Could you work out the number of lines in the listing that include the word "пешком" and reply with that figure alone?

> **Information**:
____
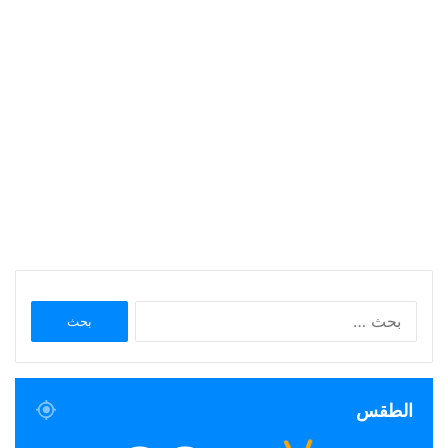
البحث
عن:
الطقس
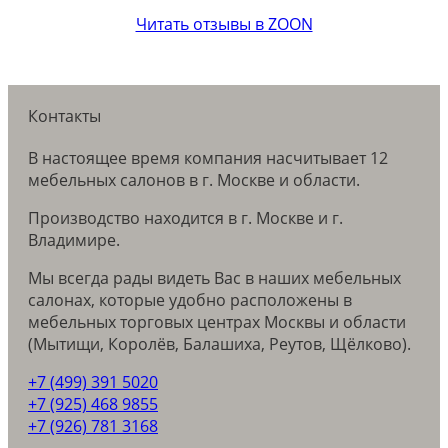
Читать отзывы в ZOON
Контакты
В настоящее время компания насчитывает 12
мебельных салонов в г. Москве и области.
Производство находится в г. Москве и г.
Владимире.
Мы всегда рады видеть Вас в наших мебельных
салонах, которые удобно расположены в
мебельных торговых центрах Москвы и области
(Мытищи, Королёв, Балашиха, Реутов, Щёлково).
+7 (499) 391 5020
+7 (925) 468 9855
+7 (926) 781 3168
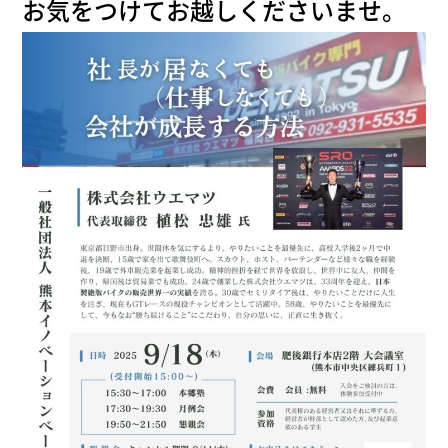
お気をつけてお越しくださいませ。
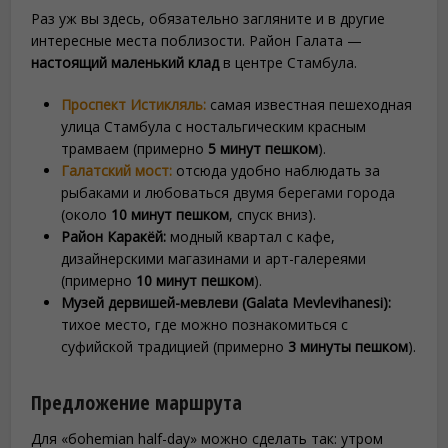
Раз уж вы здесь, обязательно загляните и в другие
интересные места поблизости. Район Галата —
настоящий маленький клад
в центре Стамбула.
Проспект Истикляль:
самая известная пешеходная
улица Стамбула с ностальгическим красным
трамваем (примерно
5 минут пешком
).
Галатский мост:
отсюда удобно наблюдать за
рыбаками и любоваться двумя берегами города
(около
10 минут пешком
, спуск вниз).
Район Каракёй:
модный квартал с кафе,
дизайнерскими магазинами и арт-галереями
(примерно
10 минут пешком
).
Музей дервишей-мевлеви (Galata Mevlevihanesi):
тихое место, где можно познакомиться с
суфийской традицией (примерно
3 минуты пешком
).
Предложение маршрута
Для «боhemian half-day» можно сделать так: утром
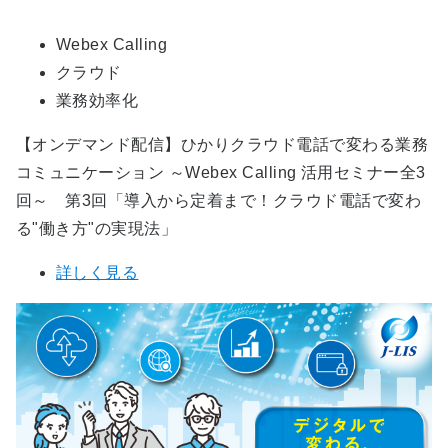
Webex Calling
クラウド
業務効率化
【オンデマンド配信】ひかりクラウド電話で変わる業務
コミュニケーション ～Webex Calling 活用セミナー全3
回～ 第3回「導入から定着まで！クラウド電話で変わ
る"働き方"の実現法」
詳しく見る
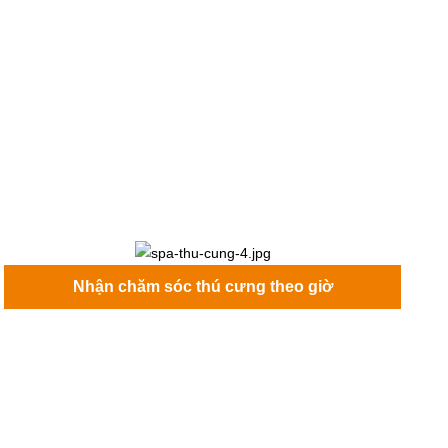
Nhận chăm sóc thú cưng theo giờ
____
> **Reply to the task**: 4